• Mimizan (40) : une plaque dédiée au général Georges Bergé

    Source : http://www.sudouest.fr/2014/05/14/celui-qui-ose-gagne-1554089-3446.php

    "Ce Compagnon de la Libération originaire de Mimizan, avait fondé, entre autres, une école d'agents clandestins durant la seconde guerre mondiale

    Mimizan (40) : une plaque dédiée au général Georges Bergé

     

    Blessé par balles à deux reprises lors des combats face aux Allemands dans le nord de la France en mai 1940, le capitaine Georges Bergé  http://www.francaislibres.net/liste/fiche.php?index=54858 est hospitalisé à Caen et se retrouve convalescent dans la maison familiale à Mimizan. C'est là qu'il entendra le message de capitulation du maréchal Pétain, puis l'appel du 18 Juin du général De Gaulle.

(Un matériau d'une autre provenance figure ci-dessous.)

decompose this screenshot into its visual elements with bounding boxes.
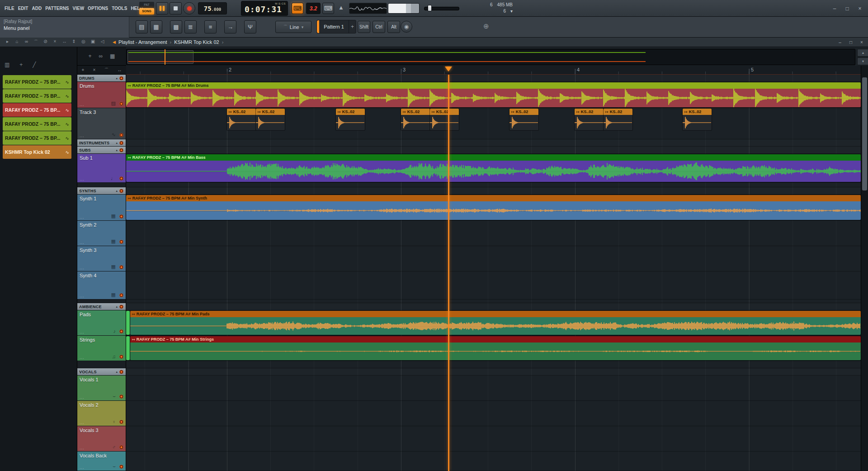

    Trois jours plus tard, il embarquait à Saint-Jean-de-Luz pour rejoindre les Forces françaises libres sur un navire polonais, le « Sobieski ». À peine arrivé, il rencontre le général De Gaulle et lui propose de créer une unité de parachutistes. Il va ensuite diriger les premières missions aéroportées au-dessus de la France occupée : Savannah, de mars à avril 1941, puis Joséphine B en mai. Ses deux périples lui donneront l'occasion de repasser à Mimizan où s'est formé un petit groupe de résistants autour de Jeanty Luxey, lieutenant de réserve, et auquel participe son père, François.

    De retour en Angleterre, il fonde une école d'agents clandestins où seront formés la plupart des agents parachutés en France. En janvier 1942, il est affecté à Kabret, sur la rive ouest du canal de Suez où il forme le « French Squadron » du Special Air Service Brigade dirigé par le major David Stirling. Sa devise « Who dares wins » (qui ose gagne) deviendra aussi celle des forces spéciales de la France Libre puis des régiments parachutistes qui en sont issus après guerre et notamment le 1er RPMIA de Bayonne. En juin, son unité se voit confier la mission d'attaquer six des huit aérodromes ennemis qui contrôlent le bassin oriental de la Méditerranée afin de permettre le passage d'un convoi chargé de ravitailler l'île de Malte. Le commandant Bergé choisit d'attaquer l'aérodrome d'Héraklion, en Crète. Il parvient avec son groupe de quatre hommes à détruire une vingtaine d'avions, mais il sera capturé à l'issue de sa mission.

    Deux hommes réussiront à s'évader dont Jacques Sibard, qui était présent lors de la cérémonie du 8 Mai dernier à Mimizan et est l'un des trois derniers membres de cette unité encore en vie. D'abord interné à Lübeck où il organise un groupe d'évasion, Georges Bergé est repris et envoyé à la forteresse de Colditz, en Saxe, où il retrouvera le major David Stirling, fait prisonnier en 1943 au cours d'un raid en Tunisie. Ils seront libérés en avril 1945 par l'avant-garde de l'armée du général Patton.

    Après guerre, le colonel Bergé poursuit sa carrière militaire et participe notamment, en tant qu'adjoint au général commandant les troupes aéroportées, à l'opération franco-anglaise du canal de Suez en 1956. En 1961, il est nommé général de brigade et prendra sa retraite du service actif l'année suivante. Il décède en septembre 1997 à Mimizan où a lieu la cérémonie des obsèques.

    Son parcours héroïque lui a valu de nombreux titres et reconnaissances dont celui de Compagnon de la Libération et d'officier de l'Ordre de l'Empire britannique. À l'issue des cérémonies commémoratives de la victoire du 8 mai 1945, une plaque à sa mémoire a été inaugurée dans le square qui fait face à la mairie de Mimizan et qui portera désormais son nom.

    Elle a été dévoilée par Jacques Sibard   http://www.francaislibres.net/liste/fiche.php?index=96327  , son compagnon d'armes, et Christian Plantier, maire de la ville, en présence des associations d'anciens combattants et de l'association Qui ose gagne dont le but est de transmettre le patrimoine historique et moral hérité des parachutistes SAS de la France Libre.

    Son fils, Jacques, ancien diplomate, était également présent. Avec ses deux sœurs, Gill et Anne, ils se retrouvent régulièrement dans la maison familiale à Mimizan. Leur aïeul l'avait baptisé « Robinson » parce qu'à l'époque, elle était isolée au bord du Courant."